Plusieurs associations du réseau Caritas Internationalis interviennent au bénéfice des demandeurs d'asile ou des réfugiés, par exemple en France le CEDRE, qui est une branche du Secours catholique spécialisée dans ce domaine d'intervention.

Leur action peut se situer en amont, par des services de conseil aux migrants avant qu’ils ne quittent leur pays. Elle peut aussi se situer dans le pays d'accueil, par une aide administrative et juridique ou des actions favorisant l'intégration, comme des cours de langues. La communauté Sant'Egidio a ainsi mis sur pied une école d'enseignement de la langue du pays d'accueil qui a formé 55 000 étudiants en Italie depuis sa création en 1982[10]. Enfin une aide est apporté aux migrants rentrant chez eux, en particulier ceux qui se sont vu refuser l'asile.

Actions pour infléchir la législation civileModifier

Les associations d'aide aux étrangers, surtout à partir des années 1980, dénoncent et combattent les durcissements successifs des lois de répression de l'immigration illégale. Ainsi, en France, les modalités du regroupement familial, des arrestations et d'internement des étrangers en situation irrégulière, l'existence d'un "délit de solidarité"[11] ont été dénoncées.

Là où elle est importante, la presse catholique joue le rôle de relais. Ainsi, en Italie, des journaux tels que Famiglia cristiana ou Avvenire (organe officiel de l'épiscopat italien) ont dénoncé le projet gouvernemental de fichage des Roms ainsi que d'autres projets de durcissement législatifs anti-immigration, soutenus notamment par la ligue du Nord.
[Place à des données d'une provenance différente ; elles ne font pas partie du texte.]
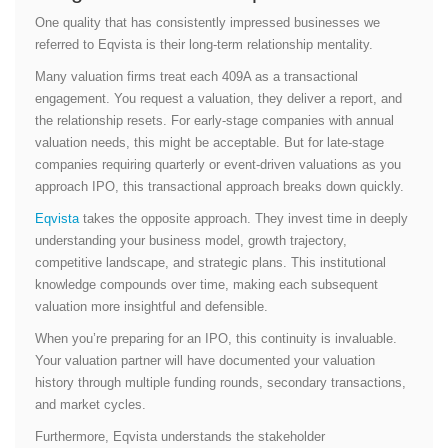
One quality that has consistently impressed businesses we
referred to Eqvista is their long-term relationship mentality.
Many valuation firms treat each 409A as a transactional
engagement. You request a valuation, they deliver a report, and
the relationship resets. For early-stage companies with annual
valuation needs, this might be acceptable. But for late-stage
companies requiring quarterly or event-driven valuations as you
approach IPO, this transactional approach breaks down quickly.
Eqvista
takes the opposite approach. They invest time in deeply
understanding your business model, growth trajectory,
competitive landscape, and strategic plans. This institutional
knowledge compounds over time, making each subsequent
valuation more insightful and defensible.
When you’re preparing for an IPO, this continuity is invaluable.
Your valuation partner will have documented your valuation
history through multiple funding rounds, secondary transactions,
and market cycles.
Furthermore, Eqvista understands the stakeholder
Ils déplorent également le manque d'humanité du gouvernement face aux décès de clandestins cherchant à gagner l'Italie par bateau, ainsi que de nombreuses initiatives locales anti-mendicité[12],[13].

Certaines actions non-violentes sont proposées. Ainsi, en France, depuis 2007, un réseau de cercles de silence, créé à l'initiative des franciscains de Toulouse, entend développer une prise de conscience et protester contre l'enfermement d'étrangers en situation irrégulière, et contre les conditions de détention elles-mêmes[14]. Le mouvement revendique 115 cercles et plus de 10 000 participants[15].

Les évêques relaient fréquemment ces initiatives dans les publications diocésaines ou des déclarations communes, voire s'attaquent de front à une loi qu'ils jugent dangereuse. C'est par exemple le cas en France en 2009 avec le « délit de solidarité »[16],[17]. C'est aussi le cas aux États-Unis en 2010 à l'occasion du vote d'une loi controversée en Arizona, permettant des contrôles drastiques sur simple présomption[18],[19]. Lors des élections, les conférences des évêques rappellent également aux fidèles les principes généraux auxquels ils doivent être attentifs. Ainsi, lors de l'élection présidentielle de 2007 en France est publié un document intitulé « Qu'as tu fait de ton frère ? »[20].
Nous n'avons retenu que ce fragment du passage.